Monday, Jun. 15, 1970

Liberating Women

Leaders of the women's liberation movement have shown a penchant for oddball causes--from ban-the-bras to communal child rearing--that leave many women cold. Now the liberationists have trained their ire on a new target: the distorted image of women in advertisements. And this time the militants are gaining wide support among women.

Agency executives are understandably concerned, partly because women are by far the biggest buyers of packaged goods. To plumb the depths of discontent, Batten, Barton, Durstine & Osborn conducted long interviews with 19 feminists, including writers, a photographer and Wall Street workers. The primary complaint was against the generally servile role of women in ads. Though nearly one-half of American women hold jobs, they are still depicted in many ads as scatterbrained homebodies, barely able to cope with piles of soiled laundry, dirty sinks and other mundane minutiae. In most of these ads, men instruct, while women do the servants' work. This, the feminists argued, only reinforces the idea of women's dependency on men.

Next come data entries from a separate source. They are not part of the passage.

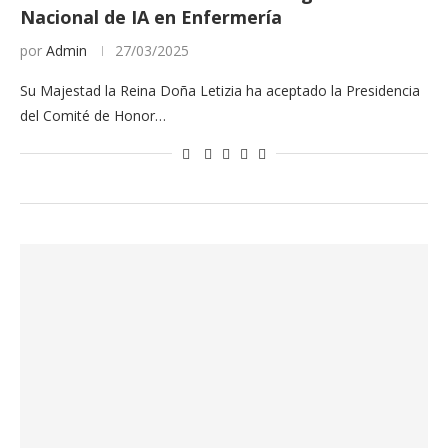
Nacional de IA en Enfermería
por
Admin
27/03/2025
Su Majestad la Reina Doña Letizia ha aceptado la Presidencia
del Comité de Honor…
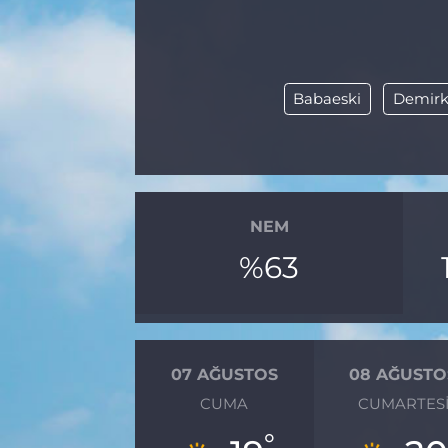
BÖLGE
YAŞAM
Babaeski
Demirk
DÜNYA
GENEL
NEM
GÜNCEL
%63
RESMİ İLAN
07 AĞUSTOS
08 AĞUSTO
CUMA
CUMARTES
°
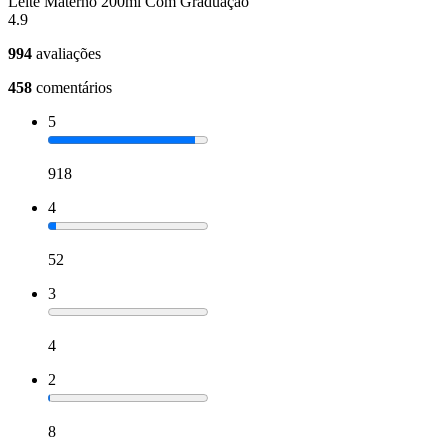
Leite Materno 200ml Com Graduação
4.9
994
avaliações
458
comentários
5
918
4
52
3
4
2
8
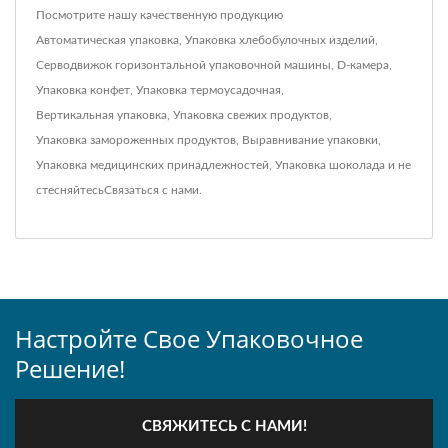
Посмотрите нашу качественную продукцию
Автоматическая упаковка
,
Упаковка хлебобулочных изделий
,
Серводвижок горизонтальной упаковочной машины
,
D-камера
,
Упаковка конфет
,
Упаковка термоусадочная
,
Вертикальная упаковка
,
Упаковка свежих продуктов
,
Упаковка замороженных продуктов
,
Выравнивание упаковки
,
Упаковка медицинских принадлежностей
,
Упаковка шоколада
и не
стесняйтесь
Связаться с нами
.
Настройте Свое Упаковочное
Решение!
СВЯЖИТЕСЬ С НАМИ!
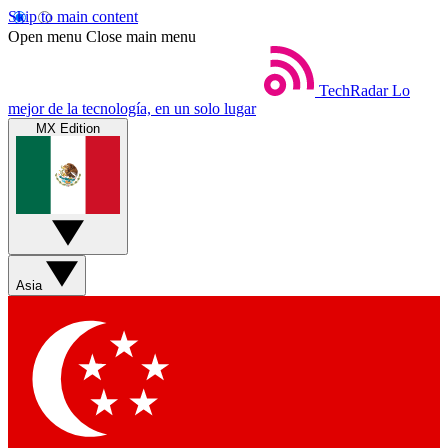
Skip to main content
Open menu
Close main menu
TechRadar
Lo
mejor de la tecnología, en un solo lugar
MX Edition
Asia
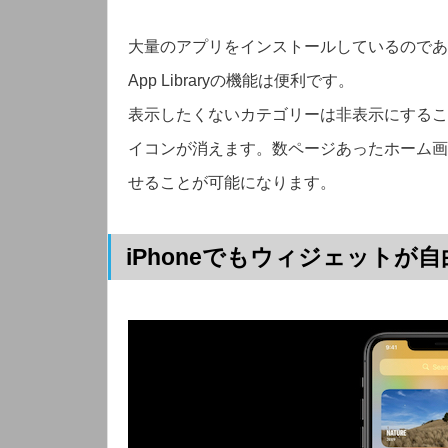
大量のアプリをインストールしているのであ
App Libraryの機能は便利です。
表示したくないカテゴリーは非表示にするこ
イコンが消えます。数ページあったホーム画
せることが可能になります。
iPhoneでもウィジェットが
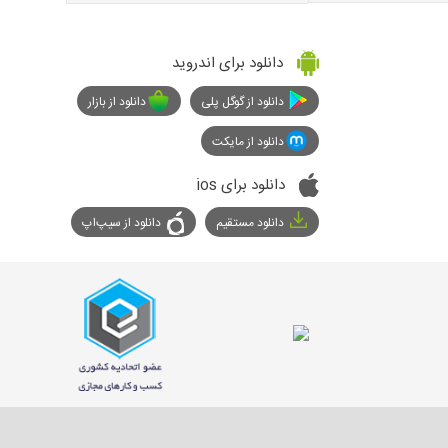
دانلود برای اندروید
دانلود از گوگل پلی
دانلود از بازار
دانلود از مایکت
دانلود برای ios
دانلود مستقیم
دانلود از سیپ‌اپ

Another grievance concerned the use of seductive poses or seminudity to push products. Most of these ads, the panelists noted, perpetuate the notion that women are mere sex objects. The feminists were also irked by ads that provoke guilt feeling with the implication that unless women buy the product they will fail as mothers, wives or lovers. A pet peeve: promotions for feminine-hygiene deodorants. The panelists believed that such products meet no real need.

Women's liberationists are by no means the only critics. Franchellie Cadwell, non-lib president of Cadwell Davis, a Manhattan ad agency with billings of $6,000,000, has been lecturing around the country on the subject. "Some advertisers act like women have brain damage," she says. "This has to change. Women are tired of insults."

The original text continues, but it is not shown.